4. Principi di sicurezza delle informazioni

• Impegno dell'organizzazione: l'intera comunità del Gruppo UAX deve impegnarsi per la sicurezza delle informazioni.
• Sicurezza integrata: la sicurezza deve essere considerata in tutti i processi, sistemi e attività del Gruppo UAX, compresi i fornitori e i servizi in outsourcing.
• Gestione del rischio: Valutazione continua dei rischi utilizzando metodologie riconosciute (ISO 31000, Magerit o COBIT), applicando controlli adeguati e assicurando la registrazione, il trattamento e il follow-up documentati.
• Proporzionalità: applicazione delle misure di sicurezza in base al rischio degli asset.
• Miglioramento continuo: revisione e aggiornamento periodici delle misure e delle procedure di sicurezza.
• Sicurezza by design e by default: considerazione della sicurezza fin dalla concezione di sistemi e processi.
• Responsabilità condivisa: tutti gli utenti devono garantire la sicurezza delle informazioni, attraverso programmi di sensibilizzazione e segnalazione degli incidenti.

5. Ruoli e responsabilità

• Comitato esecutivo: fornisce supporto e leadership nell'implementazione della sicurezza delle informazioni.
• Chief Information Security Officer (CISO): coordina, verifica e documenta la conformità all'ISMS e agli obblighi legali e normativi.
• Responsabile della protezione dei dati (DPO): garantisce la conformità alle normative sulla protezione dei dati personali.
• Utenti: rispettano la politica e segnalano gli incidenti.
• Fornitori e terze parti: assicurano la conformità ai requisiti di sicurezza e alle normative applicabili attraverso contratti, clausole di riservatezza e accordi specifici, garantendo il rispetto degli standard di sicurezza del Gruppo UAX.
• Comitato per la sicurezza delle informazioni: Guidare, supervisionare e coordinare tutte le attività relative all'ISMS all'interno dell'organizzazione.

Gestione del rischio

L'analisi e la gestione dei rischi sono un asse fondamentale dell'ISMS. Devono essere adottate metodologie di riconosciuto prestigio o ampiamente accettate dal mercato, come ISO 31000, Magerit e COBIT,

Tutti i rischi devono essere registrati, valutati, affrontati e documentati, compresi i criteri di accettazione, le parti responsabili e le prove di follow-up.

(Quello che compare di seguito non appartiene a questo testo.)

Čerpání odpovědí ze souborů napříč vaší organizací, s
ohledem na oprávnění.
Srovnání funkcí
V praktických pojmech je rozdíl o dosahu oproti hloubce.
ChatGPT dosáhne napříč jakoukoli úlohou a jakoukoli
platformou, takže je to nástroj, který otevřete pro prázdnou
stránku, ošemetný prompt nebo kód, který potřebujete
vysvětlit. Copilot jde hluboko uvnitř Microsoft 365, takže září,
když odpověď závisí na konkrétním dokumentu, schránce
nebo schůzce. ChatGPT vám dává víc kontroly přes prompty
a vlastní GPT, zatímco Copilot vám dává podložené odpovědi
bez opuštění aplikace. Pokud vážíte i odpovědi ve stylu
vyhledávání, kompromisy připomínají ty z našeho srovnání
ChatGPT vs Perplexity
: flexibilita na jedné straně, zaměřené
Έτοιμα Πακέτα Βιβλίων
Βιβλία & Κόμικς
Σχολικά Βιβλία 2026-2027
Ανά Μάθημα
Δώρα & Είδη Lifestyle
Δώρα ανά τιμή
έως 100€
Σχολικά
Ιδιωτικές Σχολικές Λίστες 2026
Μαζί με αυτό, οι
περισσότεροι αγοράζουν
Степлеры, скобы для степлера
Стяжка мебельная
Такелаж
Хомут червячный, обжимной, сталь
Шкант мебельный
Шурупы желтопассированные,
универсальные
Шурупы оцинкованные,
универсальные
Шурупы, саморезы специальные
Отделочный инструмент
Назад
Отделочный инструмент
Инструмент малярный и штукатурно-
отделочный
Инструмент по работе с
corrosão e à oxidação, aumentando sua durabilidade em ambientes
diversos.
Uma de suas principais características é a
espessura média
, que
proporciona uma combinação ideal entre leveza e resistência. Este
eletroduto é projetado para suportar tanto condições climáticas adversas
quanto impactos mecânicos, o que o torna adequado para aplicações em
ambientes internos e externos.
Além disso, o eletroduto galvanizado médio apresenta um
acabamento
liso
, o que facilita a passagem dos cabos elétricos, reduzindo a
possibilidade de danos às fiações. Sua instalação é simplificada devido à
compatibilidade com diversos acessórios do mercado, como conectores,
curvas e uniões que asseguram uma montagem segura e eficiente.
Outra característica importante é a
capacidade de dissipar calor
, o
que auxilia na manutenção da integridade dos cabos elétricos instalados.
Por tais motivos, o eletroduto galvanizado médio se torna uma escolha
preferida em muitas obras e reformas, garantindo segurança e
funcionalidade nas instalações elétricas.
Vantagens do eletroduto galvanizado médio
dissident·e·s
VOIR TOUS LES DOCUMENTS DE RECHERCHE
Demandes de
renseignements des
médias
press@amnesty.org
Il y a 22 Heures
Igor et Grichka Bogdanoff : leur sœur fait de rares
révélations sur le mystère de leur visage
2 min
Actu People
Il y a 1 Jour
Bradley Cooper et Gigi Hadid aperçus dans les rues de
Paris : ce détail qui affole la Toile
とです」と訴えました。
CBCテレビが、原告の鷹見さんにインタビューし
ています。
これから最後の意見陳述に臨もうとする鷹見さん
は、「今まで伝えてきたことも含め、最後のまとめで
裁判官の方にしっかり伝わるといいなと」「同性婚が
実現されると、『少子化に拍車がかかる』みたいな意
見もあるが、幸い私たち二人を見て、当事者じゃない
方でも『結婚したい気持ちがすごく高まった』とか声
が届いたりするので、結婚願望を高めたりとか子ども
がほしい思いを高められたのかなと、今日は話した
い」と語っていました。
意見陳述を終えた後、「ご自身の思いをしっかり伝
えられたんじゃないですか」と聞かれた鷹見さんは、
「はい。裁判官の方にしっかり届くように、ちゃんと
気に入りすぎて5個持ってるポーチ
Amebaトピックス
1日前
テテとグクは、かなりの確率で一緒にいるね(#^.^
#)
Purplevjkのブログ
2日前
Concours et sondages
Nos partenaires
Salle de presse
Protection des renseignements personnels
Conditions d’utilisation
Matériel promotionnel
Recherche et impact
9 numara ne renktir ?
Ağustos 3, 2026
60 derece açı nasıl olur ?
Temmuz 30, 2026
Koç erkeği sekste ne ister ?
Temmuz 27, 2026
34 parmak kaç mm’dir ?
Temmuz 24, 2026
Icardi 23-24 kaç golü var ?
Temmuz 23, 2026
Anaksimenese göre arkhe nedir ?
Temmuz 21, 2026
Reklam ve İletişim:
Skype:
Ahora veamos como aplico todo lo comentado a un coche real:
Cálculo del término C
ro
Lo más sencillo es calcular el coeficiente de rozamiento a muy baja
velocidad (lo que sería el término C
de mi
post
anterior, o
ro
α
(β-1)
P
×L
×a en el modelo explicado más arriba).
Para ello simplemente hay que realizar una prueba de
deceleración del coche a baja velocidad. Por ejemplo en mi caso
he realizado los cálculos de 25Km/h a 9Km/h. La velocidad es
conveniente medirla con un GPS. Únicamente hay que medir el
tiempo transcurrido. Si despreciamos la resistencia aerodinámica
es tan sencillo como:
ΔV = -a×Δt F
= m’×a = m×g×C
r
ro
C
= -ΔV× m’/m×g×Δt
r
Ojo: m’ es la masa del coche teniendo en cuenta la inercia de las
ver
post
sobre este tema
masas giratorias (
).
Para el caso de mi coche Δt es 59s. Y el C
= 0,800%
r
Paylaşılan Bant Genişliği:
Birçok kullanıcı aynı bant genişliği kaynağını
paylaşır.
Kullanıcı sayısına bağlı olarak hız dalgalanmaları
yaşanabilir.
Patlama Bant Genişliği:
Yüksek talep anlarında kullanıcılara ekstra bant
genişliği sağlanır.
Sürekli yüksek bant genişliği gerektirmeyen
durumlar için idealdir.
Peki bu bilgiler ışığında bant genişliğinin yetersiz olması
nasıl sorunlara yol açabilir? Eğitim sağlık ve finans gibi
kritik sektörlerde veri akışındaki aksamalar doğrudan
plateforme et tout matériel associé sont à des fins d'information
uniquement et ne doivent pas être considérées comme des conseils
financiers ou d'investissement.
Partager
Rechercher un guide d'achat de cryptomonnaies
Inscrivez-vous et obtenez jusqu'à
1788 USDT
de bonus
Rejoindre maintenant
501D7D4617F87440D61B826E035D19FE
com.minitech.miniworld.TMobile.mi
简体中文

La revisione dell'analisi dei rischi deve essere effettuata almeno una volta all'anno o in caso di incidenti gravi o di cambiamenti significativi nei sistemi informativi.

7. Formazione e sensibilizzazione

Il Gruppo UAX implementa un programma di formazione e sensibilizzazione sulla sicurezza delle informazioni per i dipendenti e i terzi che hanno accesso a informazioni critiche.

I registri delle presenze, dei contenuti e delle valutazioni saranno conservati per garantire la conformità e l'efficacia.

8. Manutenzione e revisione della politica

La politica deve essere rivista annualmente dal CISO e ogni volta che si verificano modifiche normative o tecnologiche o incidenti rilevanti.

Tutte le revisioni devono essere documentate, indicando la data, le parti responsabili e le modifiche apportate per mantenere le prove di audit.

9. Conformità e sanzioni

La mancata osservanza di questa politica può comportare sanzioni disciplinari, contrattuali o legali a seconda della gravità della violazione.

Le sanzioni saranno applicate secondo procedure documentate, garantendo la proporzionalità e le prove per gli audit esterni e interni.

10. Approvazione, distribuzione e aggiornamento

La presente Politica è stata approvata dal Consiglio di Amministrazione di Guadarrama Proyectos Educativos nella riunione del 3 marzo 2026 ed entra in vigore dal momento della sua approvazione.

Questa Politica è un documento facilmente accessibile a tutti i membri del Gruppo UAX, disponibile in qualsiasi momento attraverso il portale dei dipendenti, nella sezione documentazione aziendale. Inoltre, sarà inviata via e-mail almeno una volta all'anno e in caso di aggiornamenti.

Il CISO garantirà la corretta applicazione della Politica, monitorandola annualmente ed effettuando le necessarie revisioni e aggiornamenti.